When you use this loopback, you will mount it readonly, and mount an unencrypted var directory inside of it, and a ramdisk for your keys inside of that:
dd if=/dev/urandom of=./tor-var.img bs=1k count=200k losetup /dev/loop2 ./tor-var.img mkfs.ext4 /dev/loop2
mount /dev/mapper/tor-root /mnt/tor-root -o ro mount /dev/loop2 /mnt/tor-root/var
mkfs -q /dev/ram1 128 mount /dev/ram1 /mnt/tor-root/var/lib/tor/keys cd /mnt/tor-root/ chroot . start_tor.sh
Once you start your tor process(es), you will want to copy your identity key offsite, and then remove it. Tor does not need it to remain on disk after startup, and removing it ensures that an attacker must deploy a kernel exploit to obtain it from memory. While you should not re-use the identity key after unexplained reboots, you may want to retain a copy for planned reboots and tor maintenance.
scp /mnt/tor-root/var/lib/tor/keys/secret_id_key offsite_backup:/mnt/usb/tor_key rm /mnt/tor-root/var/lib/tor/keys/secret_id_key
Upon suspicious reboots, you can verify the integrity of your tor image by simply calculating the sha1sum (perhaps copying the image offsite first). You do not need to do anything special with the var loopback.
These steps should prevent even adversaries who compromise the root account on your system (by rebooting it, for example) from obtaining your identity keys directly, forcing them to resort to kernel exploits and memory gymnastics in order to do so.
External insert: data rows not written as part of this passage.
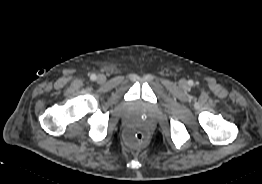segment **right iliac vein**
Returning a JSON list of instances; mask_svg holds the SVG:
<instances>
[{
    "mask_svg": "<svg viewBox=\"0 0 262 184\" xmlns=\"http://www.w3.org/2000/svg\"><path fill=\"white\" fill-rule=\"evenodd\" d=\"M105 80H106L105 75H103V74H99V75H98V77H97L98 83H104Z\"/></svg>",
    "mask_w": 262,
    "mask_h": 184,
    "instance_id": "right-iliac-vein-1",
    "label": "right iliac vein"
}]
</instances>
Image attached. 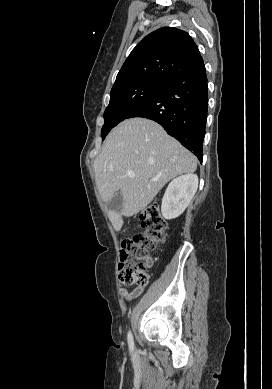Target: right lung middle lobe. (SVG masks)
Instances as JSON below:
<instances>
[{
	"label": "right lung middle lobe",
	"instance_id": "obj_1",
	"mask_svg": "<svg viewBox=\"0 0 272 389\" xmlns=\"http://www.w3.org/2000/svg\"><path fill=\"white\" fill-rule=\"evenodd\" d=\"M166 83L154 80H141L121 85L111 89L110 102L104 112V125L102 139L104 140L110 130L141 103L161 90Z\"/></svg>",
	"mask_w": 272,
	"mask_h": 389
}]
</instances>
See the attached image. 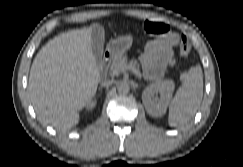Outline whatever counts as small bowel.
Segmentation results:
<instances>
[{"mask_svg":"<svg viewBox=\"0 0 243 167\" xmlns=\"http://www.w3.org/2000/svg\"><path fill=\"white\" fill-rule=\"evenodd\" d=\"M178 37L173 32L165 33L160 38L150 41L140 56L145 78L156 80L162 77L165 70L175 65L173 48Z\"/></svg>","mask_w":243,"mask_h":167,"instance_id":"obj_1","label":"small bowel"}]
</instances>
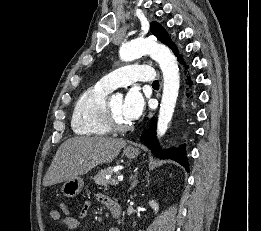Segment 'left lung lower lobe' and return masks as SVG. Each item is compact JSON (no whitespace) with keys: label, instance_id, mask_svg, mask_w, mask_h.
Here are the masks:
<instances>
[{"label":"left lung lower lobe","instance_id":"left-lung-lower-lobe-1","mask_svg":"<svg viewBox=\"0 0 261 231\" xmlns=\"http://www.w3.org/2000/svg\"><path fill=\"white\" fill-rule=\"evenodd\" d=\"M179 62L184 64L183 59L179 58ZM189 85L192 84L190 78H188ZM140 141L145 144L154 155L160 158L173 159L179 164L183 165L187 171H189L188 163L185 155V146L182 145L179 148H172L168 150H162L156 139V120L153 118L150 122L149 131L142 134Z\"/></svg>","mask_w":261,"mask_h":231}]
</instances>
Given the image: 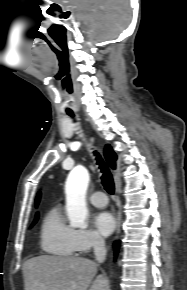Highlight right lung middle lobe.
<instances>
[{"mask_svg":"<svg viewBox=\"0 0 187 290\" xmlns=\"http://www.w3.org/2000/svg\"><path fill=\"white\" fill-rule=\"evenodd\" d=\"M37 219H38V216L36 217V219H35L34 223L37 221Z\"/></svg>","mask_w":187,"mask_h":290,"instance_id":"right-lung-middle-lobe-1","label":"right lung middle lobe"}]
</instances>
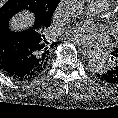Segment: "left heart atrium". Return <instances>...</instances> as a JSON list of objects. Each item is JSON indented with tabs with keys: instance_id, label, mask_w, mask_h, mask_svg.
<instances>
[{
	"instance_id": "obj_1",
	"label": "left heart atrium",
	"mask_w": 118,
	"mask_h": 118,
	"mask_svg": "<svg viewBox=\"0 0 118 118\" xmlns=\"http://www.w3.org/2000/svg\"><path fill=\"white\" fill-rule=\"evenodd\" d=\"M67 35L78 45L93 49L110 43L108 30L103 26H86L81 25L72 28Z\"/></svg>"
}]
</instances>
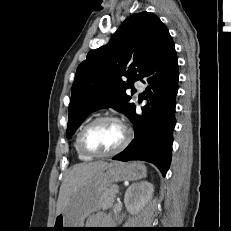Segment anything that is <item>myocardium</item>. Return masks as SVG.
Here are the masks:
<instances>
[{
    "label": "myocardium",
    "instance_id": "obj_1",
    "mask_svg": "<svg viewBox=\"0 0 231 231\" xmlns=\"http://www.w3.org/2000/svg\"><path fill=\"white\" fill-rule=\"evenodd\" d=\"M103 121H112V122L119 124L124 131V138H123L122 142L120 143V145L118 147H116L115 149L108 151V152H105V153H96V152L89 150L86 147L85 135H86L87 131L92 126H94L95 124H97L99 122H103ZM131 137H132V135H131L130 129L127 127V125L119 117L114 116V115H101V116H98V117L92 119L91 121H89L81 129L80 134H79V138H78V146H79L80 151L83 154H85L91 158L110 157V156H114V155L120 153L121 151H123L127 147V145L129 144Z\"/></svg>",
    "mask_w": 231,
    "mask_h": 231
}]
</instances>
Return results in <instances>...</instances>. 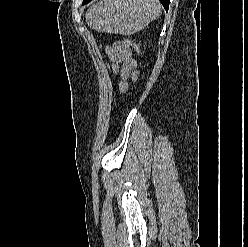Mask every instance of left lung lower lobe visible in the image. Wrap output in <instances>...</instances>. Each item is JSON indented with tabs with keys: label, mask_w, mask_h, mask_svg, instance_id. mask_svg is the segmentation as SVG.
Listing matches in <instances>:
<instances>
[{
	"label": "left lung lower lobe",
	"mask_w": 248,
	"mask_h": 247,
	"mask_svg": "<svg viewBox=\"0 0 248 247\" xmlns=\"http://www.w3.org/2000/svg\"><path fill=\"white\" fill-rule=\"evenodd\" d=\"M90 1L91 0H83L82 4L85 5V4L89 3ZM159 1L162 3V5L164 6V8L166 10H168L170 0H159Z\"/></svg>",
	"instance_id": "1"
}]
</instances>
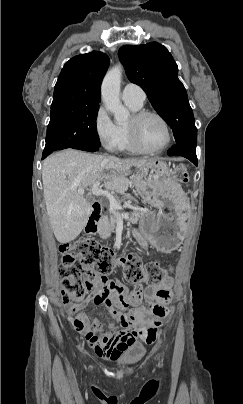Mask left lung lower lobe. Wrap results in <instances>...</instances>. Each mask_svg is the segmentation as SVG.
Masks as SVG:
<instances>
[{
	"mask_svg": "<svg viewBox=\"0 0 243 404\" xmlns=\"http://www.w3.org/2000/svg\"><path fill=\"white\" fill-rule=\"evenodd\" d=\"M169 156H183L189 159L194 165L197 166L198 160L196 156V144L178 143L175 144L168 152Z\"/></svg>",
	"mask_w": 243,
	"mask_h": 404,
	"instance_id": "left-lung-lower-lobe-1",
	"label": "left lung lower lobe"
}]
</instances>
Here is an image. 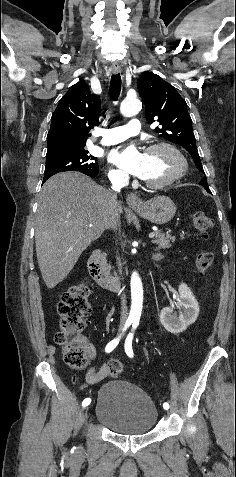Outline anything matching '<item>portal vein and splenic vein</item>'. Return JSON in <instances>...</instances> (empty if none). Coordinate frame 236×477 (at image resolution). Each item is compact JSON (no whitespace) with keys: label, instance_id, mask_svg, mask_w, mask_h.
<instances>
[{"label":"portal vein and splenic vein","instance_id":"1","mask_svg":"<svg viewBox=\"0 0 236 477\" xmlns=\"http://www.w3.org/2000/svg\"><path fill=\"white\" fill-rule=\"evenodd\" d=\"M154 236H155V233H153V232H151V233L149 234V238H154Z\"/></svg>","mask_w":236,"mask_h":477}]
</instances>
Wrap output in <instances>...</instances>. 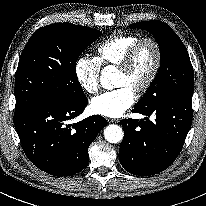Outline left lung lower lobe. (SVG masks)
<instances>
[{
    "label": "left lung lower lobe",
    "mask_w": 206,
    "mask_h": 206,
    "mask_svg": "<svg viewBox=\"0 0 206 206\" xmlns=\"http://www.w3.org/2000/svg\"><path fill=\"white\" fill-rule=\"evenodd\" d=\"M144 119L122 120L124 138L119 160L134 175H153L167 169L179 155L192 123V96L163 99L134 107ZM155 115V120L149 119Z\"/></svg>",
    "instance_id": "1"
}]
</instances>
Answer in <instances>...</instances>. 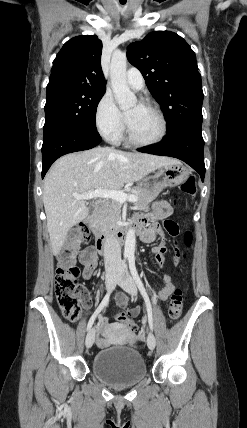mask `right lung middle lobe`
Returning a JSON list of instances; mask_svg holds the SVG:
<instances>
[{"label":"right lung middle lobe","instance_id":"1","mask_svg":"<svg viewBox=\"0 0 247 428\" xmlns=\"http://www.w3.org/2000/svg\"><path fill=\"white\" fill-rule=\"evenodd\" d=\"M104 93L105 90L87 88H67L48 92L43 129L64 125L97 131L96 109Z\"/></svg>","mask_w":247,"mask_h":428}]
</instances>
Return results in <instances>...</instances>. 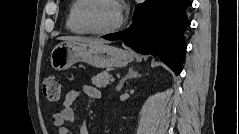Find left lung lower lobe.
<instances>
[{
    "instance_id": "obj_1",
    "label": "left lung lower lobe",
    "mask_w": 239,
    "mask_h": 134,
    "mask_svg": "<svg viewBox=\"0 0 239 134\" xmlns=\"http://www.w3.org/2000/svg\"><path fill=\"white\" fill-rule=\"evenodd\" d=\"M189 0H146L136 6L133 22L125 31L102 38L123 40L141 54H152L179 75L186 50L184 30L190 25L185 10Z\"/></svg>"
}]
</instances>
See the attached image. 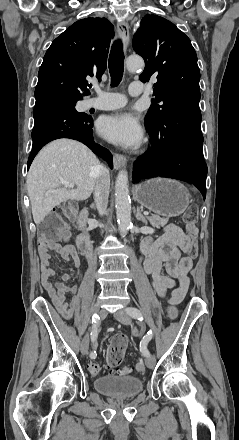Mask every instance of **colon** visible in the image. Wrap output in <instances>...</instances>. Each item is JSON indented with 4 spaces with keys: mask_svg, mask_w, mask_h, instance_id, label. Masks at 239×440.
Returning a JSON list of instances; mask_svg holds the SVG:
<instances>
[{
    "mask_svg": "<svg viewBox=\"0 0 239 440\" xmlns=\"http://www.w3.org/2000/svg\"><path fill=\"white\" fill-rule=\"evenodd\" d=\"M77 207L74 203H67L57 206L53 209V214L49 215L40 226L39 233V246L47 247L51 243L56 241L63 229L64 223L59 217V214L70 217L76 213ZM198 219V207L195 204L188 206L183 215V220L186 224L187 235L192 239V245L189 249V255L191 257H196L198 248L195 243V238L197 235L196 222ZM167 316L174 320L177 316L176 308L170 306L167 310ZM128 340L124 334L115 335L107 348L106 352V370L109 372L117 371L122 374H128L132 371L129 366H122V361L127 348ZM88 369L91 374L98 375L101 373V366L95 362L91 361L88 364ZM135 371L139 374L145 371V363L139 360L135 365Z\"/></svg>",
    "mask_w": 239,
    "mask_h": 440,
    "instance_id": "obj_1",
    "label": "colon"
}]
</instances>
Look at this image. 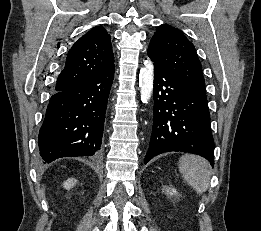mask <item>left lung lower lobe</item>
<instances>
[{"mask_svg":"<svg viewBox=\"0 0 261 231\" xmlns=\"http://www.w3.org/2000/svg\"><path fill=\"white\" fill-rule=\"evenodd\" d=\"M153 127L145 164L171 151L201 155L214 165V140L207 98L190 92L154 65Z\"/></svg>","mask_w":261,"mask_h":231,"instance_id":"0a47b994","label":"left lung lower lobe"}]
</instances>
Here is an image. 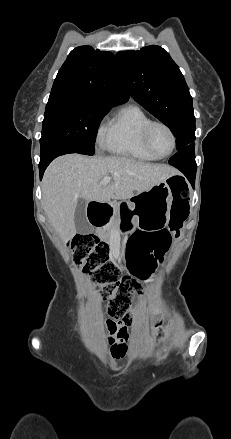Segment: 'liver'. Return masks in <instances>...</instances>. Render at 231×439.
Returning <instances> with one entry per match:
<instances>
[{"mask_svg": "<svg viewBox=\"0 0 231 439\" xmlns=\"http://www.w3.org/2000/svg\"><path fill=\"white\" fill-rule=\"evenodd\" d=\"M109 174L113 175L114 181L100 184ZM177 174L178 171L168 165L126 157L64 155L56 158L44 173L43 209L56 232L67 241L76 234L74 214L79 199L96 202L125 200Z\"/></svg>", "mask_w": 231, "mask_h": 439, "instance_id": "1", "label": "liver"}]
</instances>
Don't forget to periodically update the libraries stored on your loopback root using a trusted offsite source, as they won't receive security updates from your distribution.
One alternative to make your loopback fs creation, tor startup, and maintenance process simpler is to statically compile your image's tor binary on an offsite, trusted computer. If you do this, you should no longer need to bother with chrooting your tor processes or copying libraries around. However, it still does not save you from the need to recompile that binary whenever there is a security update to the underlying libraries, and it may come at a cost of exploit resistance due to the loss of per-library ASLR.
Ok, that's it. What do people think? Personally, I think that if we can require a kernel exploit and/or weird memory gymnastics for key compromise, that would be a *huge* improvement. Do the above recommendations actually accomplish that?
If so, should we work on providing scripts to make the loopback filesystem creation process easier, and/or provide loopback images themselves?
Even the APT defenses end up not working out, I would sleep a lot better at night if most relays deployed only the defenses to one-time key theft... Thoughts on that?